◆ Exercise objective
Copy every line of the records below that holds the word "Events".

◆ Data
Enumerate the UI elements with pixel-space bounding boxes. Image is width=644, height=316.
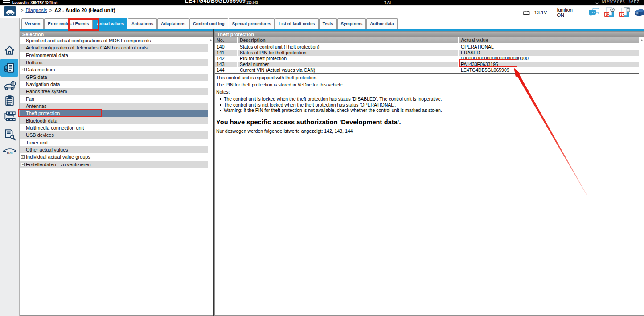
selection-item[interactable]: Multimedia connection unit (20, 124, 208, 131)
selection-item[interactable]: +Individual actual value groups (20, 153, 208, 160)
tab-tests[interactable]: Tests (319, 18, 337, 29)
sidebar-item-vehicle-faults[interactable] (0, 78, 19, 93)
car-warning-icon (3, 80, 16, 91)
selection-list: Specified and actual configurations of M… (20, 37, 208, 168)
sidebar: XRD (0, 18, 20, 316)
sidebar-item-actual-values-list[interactable] (0, 94, 19, 108)
list-clipboard-icon (4, 94, 16, 107)
selection-item[interactable]: Antennas (20, 103, 208, 110)
selection-item[interactable]: Actual configuration of Telematics CAN b… (20, 44, 208, 51)
page-title: A2 - Audio 20 (Head unit) (54, 8, 115, 13)
tab-actuations[interactable]: Actuations (128, 18, 157, 29)
selection-scrollbar[interactable] (208, 37, 213, 168)
pdf-printer-icon (619, 7, 630, 18)
table-row[interactable]: 140 Status of control unit (Theft protec… (215, 44, 639, 50)
home-icon (4, 45, 16, 57)
selection-panel-header: Selection (20, 32, 213, 37)
selection-item-theft-protection[interactable]: Theft protection (20, 110, 208, 117)
info-line: This control unit is equipped with theft… (216, 75, 635, 80)
xentry-window: Logged in: XENTRY (Offline) LE4TG4DB5GL0… (0, 0, 644, 316)
pdf-clock-icon (603, 7, 615, 18)
note-item: The control unit is locked when the thef… (219, 96, 635, 102)
t-scope-label: T: All (384, 1, 391, 4)
selection-panel: Selection Specified and actual configura… (20, 31, 213, 316)
actual-values-table: 140 Status of control unit (Theft protec… (215, 44, 639, 73)
sidebar-item-xrd[interactable]: XRD (0, 144, 19, 157)
battery-icon (523, 10, 530, 15)
column-actual-value: Actual value (459, 37, 639, 43)
detail-panel: Theft protection No. Description Actual … (214, 31, 644, 316)
sidebar-item-diagnosis[interactable] (0, 59, 18, 77)
selection-item[interactable]: Buttons (20, 59, 208, 66)
table-row[interactable]: 142 PIN for theft protection 00000000000… (215, 56, 639, 62)
status-cluster: 13.1V Ignition ON (523, 7, 644, 18)
breadcrumb-separator: > (21, 8, 23, 13)
notes-list: The control unit is locked when the thef… (219, 96, 635, 113)
tab-control-unit-log[interactable]: Control unit log (189, 18, 228, 29)
network-modules-icon (3, 110, 16, 123)
mercedes-star-icon (595, 0, 599, 4)
note-item: The control unit is not locked when the … (219, 102, 635, 108)
tab-author-data[interactable]: Author data (366, 18, 397, 29)
table-scrollbar[interactable] (639, 37, 644, 73)
table-bottom-border (215, 73, 639, 74)
selection-item[interactable]: Bluetooth data (20, 117, 208, 124)
book-icon (634, 8, 644, 17)
breadcrumb: > Diagnosis > A2 - Audio 20 (Head unit) (21, 8, 115, 13)
selection-item[interactable]: USB devices (20, 131, 208, 139)
selection-item[interactable]: Navigation data (20, 81, 208, 88)
tab-special-procedures[interactable]: Special procedures (229, 18, 275, 29)
selection-item[interactable]: +Data medium (20, 66, 208, 73)
sidebar-item-home[interactable] (0, 43, 19, 58)
expand-icon[interactable]: + (21, 68, 25, 71)
selection-item[interactable]: Tuner unit (20, 139, 208, 146)
ignition-status: Ignition ON (557, 7, 577, 18)
tab-actual-values[interactable]: Actual values (93, 18, 127, 29)
sidebar-item-initial-startup[interactable] (0, 127, 19, 144)
selection-item[interactable]: Fan (20, 95, 208, 103)
tab-version[interactable]: Version (21, 18, 44, 29)
logged-in-label: Logged in: XENTRY (Offline) (12, 0, 57, 4)
scroll-up-icon[interactable] (209, 39, 212, 41)
quotation-history-button[interactable] (603, 7, 615, 18)
selection-item[interactable]: Hands-free system (20, 88, 208, 95)
expand-icon[interactable]: + (21, 163, 25, 166)
tab-symptoms[interactable]: Symptoms (337, 18, 366, 29)
breadcrumb-diagnosis-link[interactable]: Diagnosis (25, 8, 47, 13)
xrd-label: XRD (7, 152, 13, 155)
documentation-button[interactable] (634, 7, 644, 18)
chat-bubbles-icon (588, 8, 600, 17)
version-label: 156.943 (246, 1, 258, 4)
vin-label: LE4TG4DB5GL065909 (185, 0, 246, 4)
table-header: No. Description Actual value (215, 37, 639, 43)
print-quotation-button[interactable] (619, 7, 630, 18)
note-item: Warning: If the PIN for theft protection… (219, 107, 635, 113)
tab-error-codes[interactable]: Error codes / Events (44, 18, 92, 29)
expand-icon[interactable]: + (21, 155, 25, 159)
selection-item[interactable]: Specified and actual configurations of M… (20, 37, 208, 44)
selection-item[interactable]: Other actual values (20, 146, 208, 153)
breadcrumb-separator: > (49, 8, 52, 13)
notes-label: Notes: (216, 90, 635, 94)
info-text-block: This control unit is equipped with theft… (216, 75, 635, 134)
sidebar-item-control-unit-network[interactable] (0, 109, 19, 125)
document-wrench-icon (3, 128, 16, 142)
access-authorization-note: Nur deswegen werden folgende Istwerte an… (216, 128, 635, 134)
table-row-serial-number[interactable]: 143 Serial number PA1433F0633195 (215, 62, 639, 67)
tab-adaptations[interactable]: Adaptations (157, 18, 189, 29)
table-row[interactable]: 141 Status of PIN for theft protection E… (215, 50, 639, 56)
access-authorization-heading: You have specific access authorization '… (216, 119, 635, 126)
table-row[interactable]: 144 Current VIN (Actual values via CAN) … (215, 67, 639, 73)
messages-button[interactable] (588, 7, 600, 18)
menu-icon[interactable] (3, 0, 10, 4)
selection-item[interactable]: +Erstellerdaten - zu verifizieren (20, 161, 208, 168)
vehicle-button[interactable] (4, 6, 16, 16)
car-icon (5, 8, 16, 15)
tab-bar: Version Error codes / Events Actual valu… (21, 18, 398, 29)
tab-list-of-fault-codes[interactable]: List of fault codes (275, 18, 318, 29)
top-status-bar: Logged in: XENTRY (Offline) LE4TG4DB5GL0… (0, 0, 644, 6)
scroll-up-icon[interactable] (640, 39, 643, 41)
selection-item[interactable]: GPS data (20, 74, 208, 81)
info-line: The PIN for theft protection is stored i… (216, 82, 635, 87)
selection-item[interactable]: Environmental data (20, 52, 208, 59)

◆ Exercise result
tab-error-codes[interactable]: Error codes / Events (44, 18, 92, 29)
tab-bar: Version Error codes / Events Actual valu… (21, 18, 398, 29)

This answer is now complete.